_Extracted data_
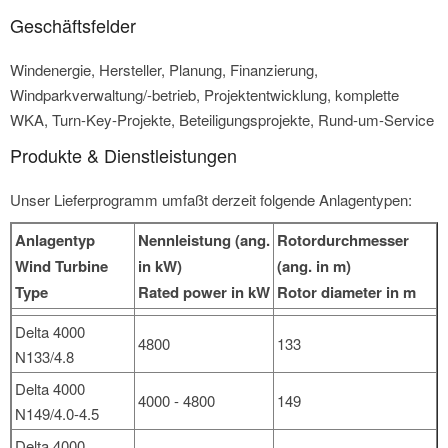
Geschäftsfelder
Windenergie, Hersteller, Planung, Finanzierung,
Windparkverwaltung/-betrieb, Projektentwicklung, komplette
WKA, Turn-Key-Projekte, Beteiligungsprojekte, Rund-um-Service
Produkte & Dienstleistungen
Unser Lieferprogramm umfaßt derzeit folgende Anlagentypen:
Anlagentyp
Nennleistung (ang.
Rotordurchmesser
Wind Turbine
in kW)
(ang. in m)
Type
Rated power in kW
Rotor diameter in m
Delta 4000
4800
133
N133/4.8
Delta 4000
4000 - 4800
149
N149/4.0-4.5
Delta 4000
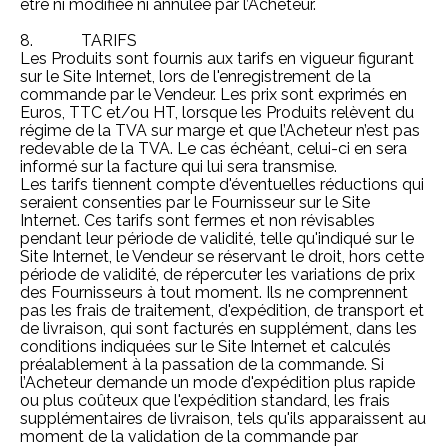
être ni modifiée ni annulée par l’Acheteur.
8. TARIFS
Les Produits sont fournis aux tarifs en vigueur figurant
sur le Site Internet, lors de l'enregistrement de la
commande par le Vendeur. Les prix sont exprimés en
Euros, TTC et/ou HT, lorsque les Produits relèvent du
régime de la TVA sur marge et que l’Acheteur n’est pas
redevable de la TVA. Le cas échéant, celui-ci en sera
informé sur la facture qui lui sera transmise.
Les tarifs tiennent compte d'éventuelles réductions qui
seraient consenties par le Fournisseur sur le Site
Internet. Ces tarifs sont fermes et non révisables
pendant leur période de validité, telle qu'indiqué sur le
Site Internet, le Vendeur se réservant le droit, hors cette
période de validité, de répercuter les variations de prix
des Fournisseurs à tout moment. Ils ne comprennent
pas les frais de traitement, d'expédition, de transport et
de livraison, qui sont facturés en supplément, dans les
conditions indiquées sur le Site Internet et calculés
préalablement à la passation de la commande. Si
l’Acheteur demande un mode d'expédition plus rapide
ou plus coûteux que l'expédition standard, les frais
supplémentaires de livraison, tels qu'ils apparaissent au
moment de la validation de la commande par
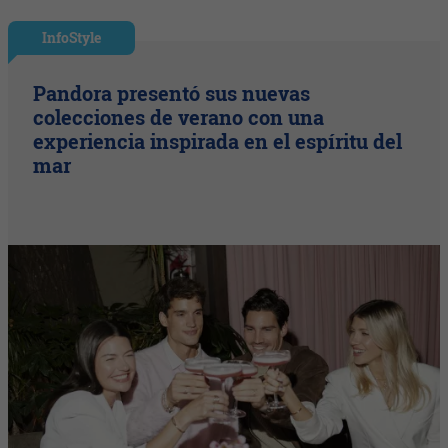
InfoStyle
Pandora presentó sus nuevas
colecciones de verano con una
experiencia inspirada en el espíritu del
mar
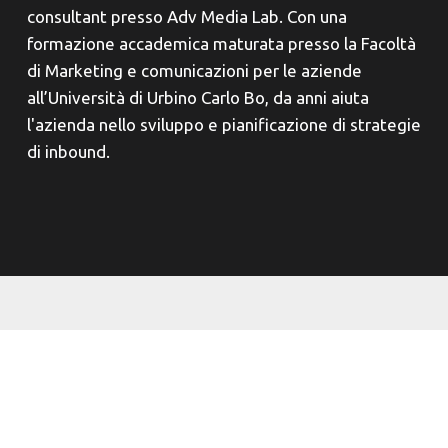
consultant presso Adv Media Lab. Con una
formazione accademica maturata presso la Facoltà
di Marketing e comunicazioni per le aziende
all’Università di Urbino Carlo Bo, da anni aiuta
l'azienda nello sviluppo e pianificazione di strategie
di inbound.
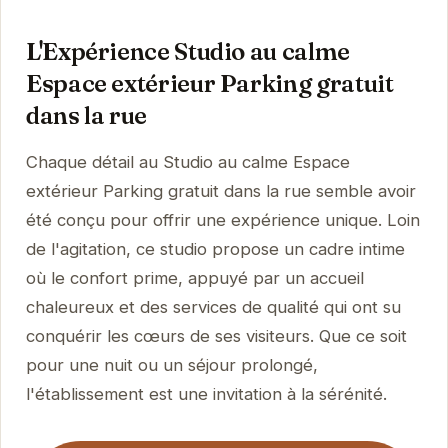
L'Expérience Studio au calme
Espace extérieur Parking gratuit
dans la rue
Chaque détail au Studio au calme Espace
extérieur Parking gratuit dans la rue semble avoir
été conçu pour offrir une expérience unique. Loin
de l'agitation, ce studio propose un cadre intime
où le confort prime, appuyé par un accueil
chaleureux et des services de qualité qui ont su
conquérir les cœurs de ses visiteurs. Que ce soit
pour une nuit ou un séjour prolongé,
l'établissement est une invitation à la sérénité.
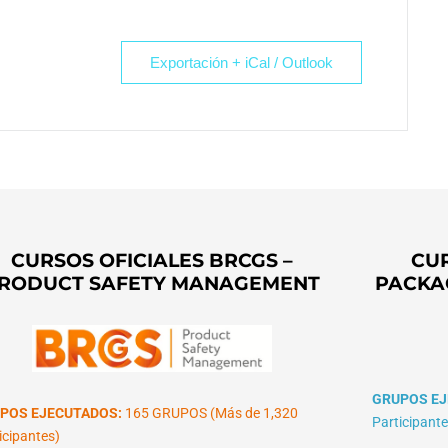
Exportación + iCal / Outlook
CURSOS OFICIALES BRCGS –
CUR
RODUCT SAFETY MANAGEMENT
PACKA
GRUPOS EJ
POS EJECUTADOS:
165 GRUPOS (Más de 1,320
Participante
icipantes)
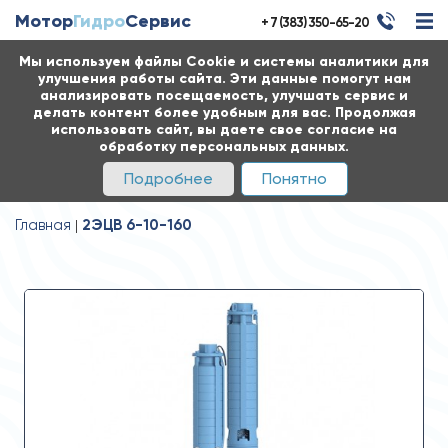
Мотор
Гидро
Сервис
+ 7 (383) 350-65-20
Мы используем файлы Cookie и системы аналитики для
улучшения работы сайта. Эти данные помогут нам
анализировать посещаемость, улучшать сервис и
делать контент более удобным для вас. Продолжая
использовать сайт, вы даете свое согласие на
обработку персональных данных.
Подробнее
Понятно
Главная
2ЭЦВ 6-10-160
* * *
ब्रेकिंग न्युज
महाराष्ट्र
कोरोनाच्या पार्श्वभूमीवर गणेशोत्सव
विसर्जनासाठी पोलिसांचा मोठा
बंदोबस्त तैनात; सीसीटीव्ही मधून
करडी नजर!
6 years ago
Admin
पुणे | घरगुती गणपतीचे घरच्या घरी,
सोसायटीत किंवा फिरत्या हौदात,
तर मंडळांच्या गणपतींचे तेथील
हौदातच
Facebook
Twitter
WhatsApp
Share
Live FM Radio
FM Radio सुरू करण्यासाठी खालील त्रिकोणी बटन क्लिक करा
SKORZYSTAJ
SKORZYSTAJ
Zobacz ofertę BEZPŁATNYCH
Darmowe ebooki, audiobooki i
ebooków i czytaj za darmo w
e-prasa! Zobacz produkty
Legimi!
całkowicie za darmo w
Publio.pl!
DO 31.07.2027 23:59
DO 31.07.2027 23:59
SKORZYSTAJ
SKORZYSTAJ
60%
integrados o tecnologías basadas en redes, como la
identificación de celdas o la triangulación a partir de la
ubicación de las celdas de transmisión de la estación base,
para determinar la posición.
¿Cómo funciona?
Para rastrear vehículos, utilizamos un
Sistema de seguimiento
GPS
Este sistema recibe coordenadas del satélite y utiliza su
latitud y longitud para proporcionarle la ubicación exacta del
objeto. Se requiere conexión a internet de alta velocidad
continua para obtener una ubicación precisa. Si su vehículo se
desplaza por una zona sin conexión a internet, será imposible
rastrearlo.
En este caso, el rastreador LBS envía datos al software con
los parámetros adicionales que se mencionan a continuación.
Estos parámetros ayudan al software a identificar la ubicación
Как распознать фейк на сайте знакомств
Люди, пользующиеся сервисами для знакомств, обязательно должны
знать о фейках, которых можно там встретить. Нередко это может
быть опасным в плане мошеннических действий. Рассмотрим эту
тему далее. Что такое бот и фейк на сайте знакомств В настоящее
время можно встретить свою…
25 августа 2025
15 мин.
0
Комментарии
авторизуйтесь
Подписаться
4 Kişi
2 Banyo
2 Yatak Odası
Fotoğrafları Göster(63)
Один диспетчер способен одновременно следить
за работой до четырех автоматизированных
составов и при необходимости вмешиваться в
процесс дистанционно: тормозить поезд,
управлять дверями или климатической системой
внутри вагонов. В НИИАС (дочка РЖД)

_Your objective_
Output exactly, and only, the lines of the entries above from the one with "conditions indiquées sur" up to and including the one with "extérieur Parking gratuit dans"; pictures are to be left out.

_Exercise result_
conditions indiquées sur le Site Internet et calculés
préalablement à la passation de la commande. Si
l’Acheteur demande un mode d'expédition plus rapide
ou plus coûteux que l'expédition standard, les frais
supplémentaires de livraison, tels qu'ils apparaissent au
moment de la validation de la commande par
InfoStyle
Pandora presentó sus nuevas
colecciones de verano con una
experiencia inspirada en el espíritu del
mar
consultant presso Adv Media Lab. Con una
formazione accademica maturata presso la Facoltà
di Marketing e comunicazioni per le aziende
all’Università di Urbino Carlo Bo, da anni aiuta
l'azienda nello sviluppo e pianificazione di strategie
di inbound.
L'Expérience Studio au calme
Espace extérieur Parking gratuit
dans la rue
Chaque détail au Studio au calme Espace
extérieur Parking gratuit dans la rue semble avoir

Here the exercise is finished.